If you’re at all concerned with online censorship then you should definitely be concerned about this: Apparently, the US State Department wants to change its staff communications policy in a way that will severely restrict social media interaction, blogging and other writing, including speeches (Washington Post). The changes will also apply to all public speaking and even teaching (DiploPundit).
In essence, the State Department wants to take a couple of days to read over and approve or deny any written material that will be unleashed on the public. This means that if an employee wants to send a tweet, she will have to prepare it two days in advance so that it can be properly vetted.

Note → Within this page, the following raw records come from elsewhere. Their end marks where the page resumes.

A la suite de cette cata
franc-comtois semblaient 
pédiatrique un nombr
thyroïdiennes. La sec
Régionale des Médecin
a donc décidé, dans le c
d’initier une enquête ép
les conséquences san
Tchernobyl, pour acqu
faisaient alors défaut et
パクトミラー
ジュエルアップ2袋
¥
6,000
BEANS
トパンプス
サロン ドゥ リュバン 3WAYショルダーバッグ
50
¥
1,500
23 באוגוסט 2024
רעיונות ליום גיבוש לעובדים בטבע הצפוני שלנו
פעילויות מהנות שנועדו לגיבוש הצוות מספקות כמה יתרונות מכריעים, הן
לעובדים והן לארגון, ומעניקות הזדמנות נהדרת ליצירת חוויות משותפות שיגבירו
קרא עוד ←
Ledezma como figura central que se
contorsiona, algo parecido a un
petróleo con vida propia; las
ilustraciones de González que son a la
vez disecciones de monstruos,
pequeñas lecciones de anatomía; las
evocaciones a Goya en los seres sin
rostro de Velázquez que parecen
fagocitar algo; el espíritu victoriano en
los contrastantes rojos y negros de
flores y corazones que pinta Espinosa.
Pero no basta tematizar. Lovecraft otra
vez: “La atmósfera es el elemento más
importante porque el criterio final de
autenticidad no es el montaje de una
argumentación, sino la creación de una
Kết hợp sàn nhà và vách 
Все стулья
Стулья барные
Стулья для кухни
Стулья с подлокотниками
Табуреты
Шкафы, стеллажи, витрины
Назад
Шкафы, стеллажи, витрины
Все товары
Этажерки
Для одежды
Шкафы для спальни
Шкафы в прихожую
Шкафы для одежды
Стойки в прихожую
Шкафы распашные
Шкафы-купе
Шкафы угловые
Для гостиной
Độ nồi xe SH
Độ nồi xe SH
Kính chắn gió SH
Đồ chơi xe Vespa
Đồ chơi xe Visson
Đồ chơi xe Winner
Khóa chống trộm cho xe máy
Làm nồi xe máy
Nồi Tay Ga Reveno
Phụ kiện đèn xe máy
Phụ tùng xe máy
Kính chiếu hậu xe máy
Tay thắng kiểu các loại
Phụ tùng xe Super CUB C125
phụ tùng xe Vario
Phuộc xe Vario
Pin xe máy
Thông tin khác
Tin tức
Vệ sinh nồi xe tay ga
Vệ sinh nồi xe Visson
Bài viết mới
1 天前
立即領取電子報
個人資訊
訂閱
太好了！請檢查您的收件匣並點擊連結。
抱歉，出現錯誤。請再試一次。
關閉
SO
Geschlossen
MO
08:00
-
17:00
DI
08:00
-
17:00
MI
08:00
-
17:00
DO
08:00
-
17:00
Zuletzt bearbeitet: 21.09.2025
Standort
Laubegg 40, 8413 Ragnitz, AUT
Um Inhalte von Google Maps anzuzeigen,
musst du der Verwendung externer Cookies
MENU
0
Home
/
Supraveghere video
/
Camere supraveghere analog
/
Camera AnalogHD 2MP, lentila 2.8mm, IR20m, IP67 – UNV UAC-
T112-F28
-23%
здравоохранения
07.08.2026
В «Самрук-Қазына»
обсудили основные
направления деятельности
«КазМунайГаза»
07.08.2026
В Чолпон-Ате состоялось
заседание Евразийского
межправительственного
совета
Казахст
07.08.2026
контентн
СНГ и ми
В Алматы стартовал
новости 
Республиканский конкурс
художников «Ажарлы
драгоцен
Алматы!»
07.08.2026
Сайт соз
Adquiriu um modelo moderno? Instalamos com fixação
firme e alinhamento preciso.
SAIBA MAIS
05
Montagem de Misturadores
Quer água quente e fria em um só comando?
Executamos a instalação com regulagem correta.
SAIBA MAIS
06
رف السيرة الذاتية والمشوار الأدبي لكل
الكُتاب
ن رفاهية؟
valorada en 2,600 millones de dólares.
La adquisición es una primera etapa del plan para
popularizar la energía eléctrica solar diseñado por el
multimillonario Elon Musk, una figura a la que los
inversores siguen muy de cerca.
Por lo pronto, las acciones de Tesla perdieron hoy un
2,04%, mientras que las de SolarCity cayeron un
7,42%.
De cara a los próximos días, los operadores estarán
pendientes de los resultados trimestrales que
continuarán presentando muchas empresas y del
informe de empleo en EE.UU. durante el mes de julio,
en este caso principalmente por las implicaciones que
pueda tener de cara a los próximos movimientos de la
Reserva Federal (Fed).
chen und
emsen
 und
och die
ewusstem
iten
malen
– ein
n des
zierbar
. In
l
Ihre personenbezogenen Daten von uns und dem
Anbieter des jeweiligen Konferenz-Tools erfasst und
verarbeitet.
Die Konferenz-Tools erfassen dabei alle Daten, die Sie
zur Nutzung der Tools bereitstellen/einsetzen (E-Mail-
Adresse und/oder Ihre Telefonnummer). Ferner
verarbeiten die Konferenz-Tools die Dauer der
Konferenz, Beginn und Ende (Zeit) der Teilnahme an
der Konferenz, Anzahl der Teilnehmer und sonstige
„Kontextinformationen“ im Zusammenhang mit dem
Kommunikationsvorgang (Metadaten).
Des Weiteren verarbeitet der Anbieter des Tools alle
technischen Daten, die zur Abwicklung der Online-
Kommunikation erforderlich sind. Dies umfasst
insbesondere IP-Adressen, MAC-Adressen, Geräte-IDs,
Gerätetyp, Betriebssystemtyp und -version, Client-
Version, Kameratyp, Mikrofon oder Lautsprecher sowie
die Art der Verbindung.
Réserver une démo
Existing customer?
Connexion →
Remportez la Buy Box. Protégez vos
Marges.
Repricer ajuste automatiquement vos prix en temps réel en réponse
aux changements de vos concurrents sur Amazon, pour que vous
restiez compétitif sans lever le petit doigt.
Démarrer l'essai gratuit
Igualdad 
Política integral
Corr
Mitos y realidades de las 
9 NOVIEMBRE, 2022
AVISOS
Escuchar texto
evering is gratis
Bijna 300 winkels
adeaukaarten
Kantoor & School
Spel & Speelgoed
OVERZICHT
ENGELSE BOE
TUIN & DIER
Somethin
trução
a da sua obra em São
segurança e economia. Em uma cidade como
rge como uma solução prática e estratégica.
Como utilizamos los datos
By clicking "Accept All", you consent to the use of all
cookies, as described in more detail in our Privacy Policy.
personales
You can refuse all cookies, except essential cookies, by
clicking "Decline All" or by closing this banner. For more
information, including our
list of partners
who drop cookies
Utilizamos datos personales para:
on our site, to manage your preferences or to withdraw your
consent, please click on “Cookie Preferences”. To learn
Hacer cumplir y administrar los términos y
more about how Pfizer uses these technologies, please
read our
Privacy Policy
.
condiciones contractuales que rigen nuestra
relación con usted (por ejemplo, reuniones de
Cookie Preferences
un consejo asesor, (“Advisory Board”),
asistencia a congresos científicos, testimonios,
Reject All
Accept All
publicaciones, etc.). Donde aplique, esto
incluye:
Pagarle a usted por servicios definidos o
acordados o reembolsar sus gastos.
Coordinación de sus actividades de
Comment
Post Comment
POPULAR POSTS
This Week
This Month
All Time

Two days.
Blogs will take up to five days to review.
Never let it be said that the State Department is guilty of spontaneity.
It has to be said that some State employees have access to very sensitive, highly confidential, completely classified information. The powers-that-be could be justified in taking all reasonable steps to protect this information. The key word there is reasonable.
For example, is it reasonable to assume that someone who has proven their credibility to the point where they can be trusted with sensitive information will accidentally let something slip during company Twitter chat? It has to be company chat because the changes are still supposed to give employees freedom in their personal social media capacity – provided they unfailing exhibit “the highest standards of character, integrity and conduct”.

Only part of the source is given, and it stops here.